### Given records
::::
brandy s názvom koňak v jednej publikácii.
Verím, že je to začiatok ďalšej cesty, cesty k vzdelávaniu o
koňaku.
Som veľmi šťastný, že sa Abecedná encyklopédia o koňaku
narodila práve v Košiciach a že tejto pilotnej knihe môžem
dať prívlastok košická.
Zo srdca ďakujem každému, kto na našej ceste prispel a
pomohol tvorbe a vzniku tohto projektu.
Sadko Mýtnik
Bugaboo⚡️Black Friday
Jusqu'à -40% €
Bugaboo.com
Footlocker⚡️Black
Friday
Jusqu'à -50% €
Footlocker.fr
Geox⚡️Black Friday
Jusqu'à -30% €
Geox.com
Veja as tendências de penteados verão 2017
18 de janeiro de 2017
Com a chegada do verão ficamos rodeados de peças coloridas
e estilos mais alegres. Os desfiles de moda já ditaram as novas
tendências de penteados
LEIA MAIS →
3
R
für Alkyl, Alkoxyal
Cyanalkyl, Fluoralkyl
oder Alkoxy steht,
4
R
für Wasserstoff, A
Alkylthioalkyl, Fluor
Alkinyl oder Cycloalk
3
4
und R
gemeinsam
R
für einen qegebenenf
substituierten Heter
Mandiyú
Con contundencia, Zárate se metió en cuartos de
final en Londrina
::::
### Exercise requirements
Please copy the line that holds "Alkylthioalkyl, Fluor" and each line under it through the last line above, exactly as they stand, adding nothing.

### Output for this task
Alkylthioalkyl, Fluor
Alkinyl oder Cycloalk
3
4
und R
gemeinsam
R
für einen qegebenenf
substituierten Heter
Mandiyú
Con contundencia, Zárate se metió en cuartos de
final en Londrina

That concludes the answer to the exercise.